All three men, while speaking to SNEWS®, spoke of passion and focus and culture and balance, which are elements, we learned, of the six fundamental principles that have guided the company since Simons came onboard. Those fundamentals are: uncompromised service, strategic design, respecting the planet, teamwork, integrity and cultural balance.

"Those are the things that define how we behave as a brand going forward and make up the values and beliefs that drive us as a team," said Simons. It is also the fundamentals that drive how Simons looks at other companies that might be for sale to determine if they might be a good strategic fit. "If other entities we might look at for acquisition fit that bill, then how much fun would that be?"

For Simons, though, what really gets him excited is the fact that now he and a couple of friends, with the support of a great team at Gregory, get to be part of building something going forward -- something they all believe in. "We fundamentally want to have fun as businesspeople trying to make Gregory the best it can be. I love the outdoors and there are not many platforms in life where you get to have super customers, a super brand, global penetration, and get to build stuff that is fun and useful. The fact that this happens to be in the outdoor industry is a bonus!"

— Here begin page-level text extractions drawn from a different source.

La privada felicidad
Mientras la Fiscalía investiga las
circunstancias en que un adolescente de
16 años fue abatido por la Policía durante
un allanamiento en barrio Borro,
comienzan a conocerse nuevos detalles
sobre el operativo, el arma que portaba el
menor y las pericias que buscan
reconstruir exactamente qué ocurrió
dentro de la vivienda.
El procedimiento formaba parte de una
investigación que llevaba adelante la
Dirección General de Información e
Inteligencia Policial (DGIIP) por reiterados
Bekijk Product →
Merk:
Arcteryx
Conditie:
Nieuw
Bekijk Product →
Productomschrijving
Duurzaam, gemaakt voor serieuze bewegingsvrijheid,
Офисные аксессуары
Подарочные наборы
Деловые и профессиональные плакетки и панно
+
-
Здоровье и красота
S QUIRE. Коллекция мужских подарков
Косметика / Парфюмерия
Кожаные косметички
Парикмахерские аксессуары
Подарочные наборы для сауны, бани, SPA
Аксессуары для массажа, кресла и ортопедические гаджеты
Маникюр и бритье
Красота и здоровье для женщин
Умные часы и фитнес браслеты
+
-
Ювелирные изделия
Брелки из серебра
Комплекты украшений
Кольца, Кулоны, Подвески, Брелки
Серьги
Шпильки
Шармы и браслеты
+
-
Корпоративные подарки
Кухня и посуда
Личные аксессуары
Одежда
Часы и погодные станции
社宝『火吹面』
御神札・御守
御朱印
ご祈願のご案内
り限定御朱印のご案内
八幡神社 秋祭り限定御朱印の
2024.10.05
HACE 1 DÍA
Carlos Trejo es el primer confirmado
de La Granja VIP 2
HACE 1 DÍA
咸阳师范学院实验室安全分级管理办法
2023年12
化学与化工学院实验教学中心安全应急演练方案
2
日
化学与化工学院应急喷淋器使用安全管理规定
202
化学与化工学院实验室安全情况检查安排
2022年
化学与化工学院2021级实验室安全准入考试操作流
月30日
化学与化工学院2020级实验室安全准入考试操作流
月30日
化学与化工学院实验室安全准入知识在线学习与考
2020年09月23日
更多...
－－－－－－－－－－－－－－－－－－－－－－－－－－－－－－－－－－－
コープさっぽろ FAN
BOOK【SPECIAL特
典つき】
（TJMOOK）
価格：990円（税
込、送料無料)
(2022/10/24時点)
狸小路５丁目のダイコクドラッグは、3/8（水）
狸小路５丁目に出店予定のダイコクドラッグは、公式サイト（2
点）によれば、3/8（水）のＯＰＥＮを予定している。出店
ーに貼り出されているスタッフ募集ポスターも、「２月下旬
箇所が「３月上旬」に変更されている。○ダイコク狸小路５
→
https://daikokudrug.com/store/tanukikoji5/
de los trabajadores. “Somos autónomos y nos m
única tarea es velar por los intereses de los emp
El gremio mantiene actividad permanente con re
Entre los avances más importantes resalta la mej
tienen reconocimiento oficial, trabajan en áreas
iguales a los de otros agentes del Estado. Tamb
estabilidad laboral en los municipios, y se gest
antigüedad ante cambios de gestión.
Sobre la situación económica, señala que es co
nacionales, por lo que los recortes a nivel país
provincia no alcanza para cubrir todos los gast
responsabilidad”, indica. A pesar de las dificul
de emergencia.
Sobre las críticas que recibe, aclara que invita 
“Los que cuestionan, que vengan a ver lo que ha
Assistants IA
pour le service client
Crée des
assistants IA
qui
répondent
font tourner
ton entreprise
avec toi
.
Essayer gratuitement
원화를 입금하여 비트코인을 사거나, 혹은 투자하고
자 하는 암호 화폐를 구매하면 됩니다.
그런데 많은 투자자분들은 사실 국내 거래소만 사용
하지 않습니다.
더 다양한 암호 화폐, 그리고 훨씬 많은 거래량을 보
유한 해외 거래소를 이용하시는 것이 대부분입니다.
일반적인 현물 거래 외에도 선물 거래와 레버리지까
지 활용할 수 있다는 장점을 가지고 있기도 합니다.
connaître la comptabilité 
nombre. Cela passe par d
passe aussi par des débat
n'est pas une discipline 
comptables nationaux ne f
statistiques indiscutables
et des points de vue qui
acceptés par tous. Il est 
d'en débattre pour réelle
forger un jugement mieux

SNEWS® View: This is a deal that had to happen, and sooner than later. BAE Systems is a company whose primary focus is on military products. Gregory was a company that was simply along for the ride, rather like leaving a valuable piece of furniture in the house after you sell it simply because, well, no one really knows what to do with it. And, while Armor Holdings, also a company focused on military business, gave Gregory support, it too had bought a house with Gregory already in it. At the time of the Armor Holdings acquisition, there was talk of building a consumer business unit around Gregory, and early on, some acquisition explorations were made, but nothing came of it. Gregory muddled on, with a talented team and basic financial support, but no real direction and hamstrung simply because it was, well, that valuable piece of furniture in the house from a prior owner that didn't really fit the décor.

Kanders and Schiller, who were both executives at Armor Holdings, and who brought Simons in to run things at Gregory starting in 2006, believed in Gregory, its potential and the entire outdoor space. So much so that, with Simons, they formed a private equity fund, KSS Outdoor Holdings LLC. Gregory is their first -- though, we would doubt their last -- acquisition.

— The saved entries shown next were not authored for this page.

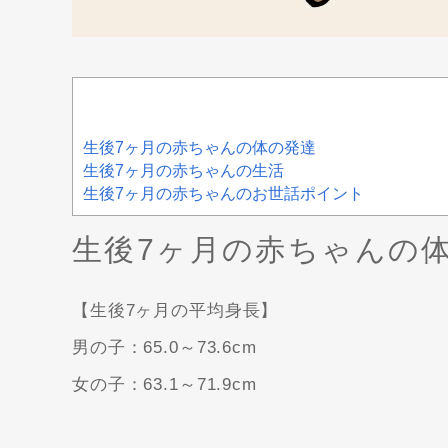
生後7ヶ月の赤ちゃんの体の発達
生後7ヶ月の赤ちゃんの生活
生後7ヶ月の赤ちゃんのお世話ポイント
生後7ヶ月の赤ちゃんの
【生後7ヶ月の平均身長】
男の子：65.0～73.6cm
女の子：63.1～71.9cm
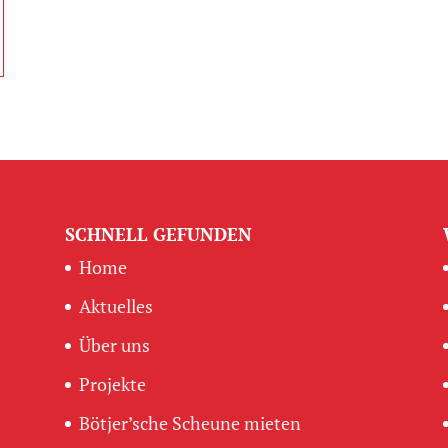
SCHNELL GEFUNDEN
Home
Aktuelles
Über uns
Projekte
Bötjer’sche Scheune mieten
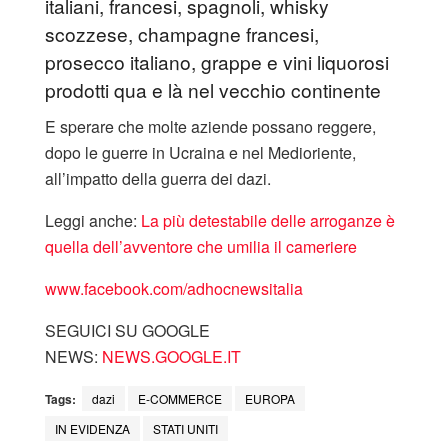
italiani, francesi, spagnoli, whisky
scozzese, champagne francesi,
prosecco italiano, grappe e vini liquorosi
prodotti qua e là nel vecchio continente
E sperare che molte aziende possano reggere,
dopo le guerre in Ucraina e nel Medioriente,
all’impatto della guerra dei dazi.
Leggi anche:
La più detestabile delle arroganze è
quella dell’avventore che umilia il cameriere
www.facebook.com/adhocnewsitalia
SEGUICI SU GOOGLE
NEWS:
NEWS.GOOGLE.IT
Tags:
dazi
E-COMMERCE
EUROPA
IN EVIDENZA
STATI UNITI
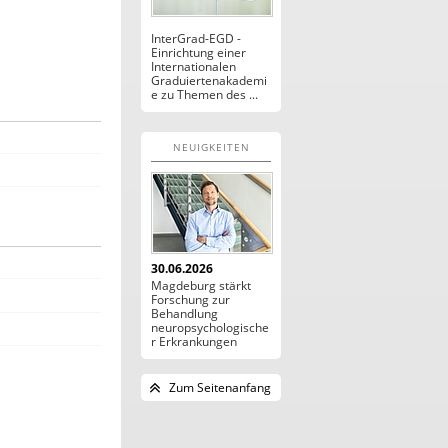
InterGrad-EGD -
Einrichtung einer
Internationalen
Graduiertenakademi
e zu Themen des ...
NEUIGKEITEN
30.06.2026
Magdeburg stärkt
Forschung zur
Behandlung
neuropsychologische
r Erkrankungen
Zum Seitenanfang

Coupled with the move of the company's headquarters to Sacramento, Calif., Gregory is undergoing a complete shift in a most positive direction. To our surprise, even Wayne Gregory is moving from his beloved home in Temecula, Calif. (he's not selling it, we're told), to a new home hear the company's downtown Sacramento digs.

Though terms of the deal were not announced, in typical SNEWS® style, we'll take a stab at putting some meat on the "terms were not disclosed" skeleton. Consider that BAE Systems acquired Armor Holdings for $4.53 billion estimated at 7.5 times EBITA, where, obviously, Gregory was a fraction of that. In 2004, Armor Holdings acquired Bianchi for $60 million in cash, reported at 6 times to 8 times EBITA. Looking back at historical numbers, comparing with sales reports and surveys from various sources, and doing our own bit of sleuthing, we believe Gregory is probably doing just shy of $20 million in annual sales, with $10 million in Japan, South Korea, Hong Kong and Taiwan. If all that is true, then we would estimate that the company sold for between $12 million to $15 million.

All in all, we applaud this move. The company now appears to be back in control of its own destiny -- owned by people who believe not only in the brand, but in the outdoor space and in having fun while making money. All good things. We would suspect that KSS Outdoor Holdings will move carefully, but with purpose to acquire companies that bolster Gregory as the centerpiece of a collection of companies that each fit together -- all matching pieces of furniture in the same house, especially built to support their look, feel, design and culture.